Dallas-Fort Worth surpasses Austin as Texas’ tightest major housing market
- The Dallas morning news
- Mar 28, 2023
- 1 min read
Updated: Apr 5, 2024
Dallas-Fort Worth is proving to be more resilient to the recent slowdown in homebuying than other parts of the state.
While housing supply increased throughout Texas in 2022, Dallas-Fort Worth emerged with the tightest inventory of the state’s largest metro areas with 2.2 months of homes available at the end of the year, according to a new report from Texas Realtors.

D-FW’s median price rose 15.6% to $400,000. Austin home prices grew the least by 11.2%, but the median price of a home in North Texas is still $102,000 less than in the Austin area.

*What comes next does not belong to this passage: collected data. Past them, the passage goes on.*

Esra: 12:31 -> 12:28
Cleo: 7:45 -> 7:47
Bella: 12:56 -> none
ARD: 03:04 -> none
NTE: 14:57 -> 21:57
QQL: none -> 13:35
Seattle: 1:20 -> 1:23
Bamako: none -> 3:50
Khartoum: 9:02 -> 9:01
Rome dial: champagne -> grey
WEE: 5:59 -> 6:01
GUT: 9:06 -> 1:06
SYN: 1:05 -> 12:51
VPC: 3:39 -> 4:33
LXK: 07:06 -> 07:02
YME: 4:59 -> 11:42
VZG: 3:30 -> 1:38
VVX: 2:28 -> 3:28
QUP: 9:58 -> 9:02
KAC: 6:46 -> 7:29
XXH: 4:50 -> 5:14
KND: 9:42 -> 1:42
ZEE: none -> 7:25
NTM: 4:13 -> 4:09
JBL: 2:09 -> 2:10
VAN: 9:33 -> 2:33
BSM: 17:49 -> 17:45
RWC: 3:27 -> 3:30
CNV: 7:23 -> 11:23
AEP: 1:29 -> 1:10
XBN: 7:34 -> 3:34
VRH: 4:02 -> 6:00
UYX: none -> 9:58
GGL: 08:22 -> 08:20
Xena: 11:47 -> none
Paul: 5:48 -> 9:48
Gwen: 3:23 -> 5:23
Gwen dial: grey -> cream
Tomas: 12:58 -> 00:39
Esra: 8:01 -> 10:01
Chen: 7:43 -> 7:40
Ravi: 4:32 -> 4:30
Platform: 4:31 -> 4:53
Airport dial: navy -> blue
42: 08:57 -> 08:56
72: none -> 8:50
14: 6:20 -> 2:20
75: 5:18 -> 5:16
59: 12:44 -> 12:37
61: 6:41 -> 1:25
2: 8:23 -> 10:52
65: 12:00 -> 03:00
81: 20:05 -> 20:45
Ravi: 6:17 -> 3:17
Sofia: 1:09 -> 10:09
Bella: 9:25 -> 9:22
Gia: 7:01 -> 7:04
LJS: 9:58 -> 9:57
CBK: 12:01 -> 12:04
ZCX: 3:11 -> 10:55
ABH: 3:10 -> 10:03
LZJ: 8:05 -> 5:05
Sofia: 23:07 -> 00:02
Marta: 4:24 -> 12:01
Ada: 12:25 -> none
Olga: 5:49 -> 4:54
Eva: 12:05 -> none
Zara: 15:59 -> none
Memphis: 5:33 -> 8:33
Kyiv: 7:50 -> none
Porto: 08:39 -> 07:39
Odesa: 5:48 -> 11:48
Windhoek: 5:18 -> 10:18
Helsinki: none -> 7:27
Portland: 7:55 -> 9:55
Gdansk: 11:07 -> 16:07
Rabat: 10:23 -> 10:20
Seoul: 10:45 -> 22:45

Dallas-Fort Worth real estate agents sold 97,119 homes in 2022, a 12.7% decrease from 2021, according to the report. That was still the second most sales among the four major Texas metro areas, behind Houston.
The number of homes sold statewide in 2022 decreased 11.3% from a year before with 367,472 sales after two years of growth, but was still the state’s third-highest on record.

Lower unemployment rates, increased per-capita income and continued population growth contributed to a strong seller’s market in most areas of Texas as both supply and prices increased, the real estate organization said.
Jim Gaines, an economist with the Texas Real Estate Research Center at Texas A&M University, expects the federal funds rate to plateau in 2023, impacting mortgage rates and construction lending rates.